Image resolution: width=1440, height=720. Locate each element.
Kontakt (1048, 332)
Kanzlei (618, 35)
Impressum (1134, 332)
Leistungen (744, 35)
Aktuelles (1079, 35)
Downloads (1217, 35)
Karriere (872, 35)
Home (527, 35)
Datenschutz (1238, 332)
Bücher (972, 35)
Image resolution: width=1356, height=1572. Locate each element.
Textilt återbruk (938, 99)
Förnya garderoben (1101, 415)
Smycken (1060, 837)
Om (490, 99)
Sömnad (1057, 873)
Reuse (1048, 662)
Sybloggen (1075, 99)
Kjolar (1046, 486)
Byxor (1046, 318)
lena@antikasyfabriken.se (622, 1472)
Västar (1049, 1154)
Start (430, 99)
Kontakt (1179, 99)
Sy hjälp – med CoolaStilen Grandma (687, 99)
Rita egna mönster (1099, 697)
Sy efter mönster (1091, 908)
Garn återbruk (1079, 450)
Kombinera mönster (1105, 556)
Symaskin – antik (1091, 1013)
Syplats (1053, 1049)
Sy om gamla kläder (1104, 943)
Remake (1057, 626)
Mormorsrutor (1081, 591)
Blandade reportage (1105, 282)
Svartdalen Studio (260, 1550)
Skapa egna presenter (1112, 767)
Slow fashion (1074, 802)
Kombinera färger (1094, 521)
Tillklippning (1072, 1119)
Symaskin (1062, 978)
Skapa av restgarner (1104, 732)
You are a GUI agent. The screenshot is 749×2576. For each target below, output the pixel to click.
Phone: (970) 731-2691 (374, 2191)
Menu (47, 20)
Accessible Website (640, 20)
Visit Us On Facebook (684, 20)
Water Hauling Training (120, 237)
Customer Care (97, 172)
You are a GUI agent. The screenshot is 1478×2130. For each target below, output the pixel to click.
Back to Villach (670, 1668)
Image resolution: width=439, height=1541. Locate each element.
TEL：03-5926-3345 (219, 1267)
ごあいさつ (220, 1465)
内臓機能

▬▬▬

__Required action__:
Scan the records above for the string "Locate", then copy each line where it turns up.

__Answer box__:
Image resolution: width=1440, height=720. Locate each element.
Image resolution: width=1356, height=1572. Locate each element.
Image resolution: width=439, height=1541. Locate each element.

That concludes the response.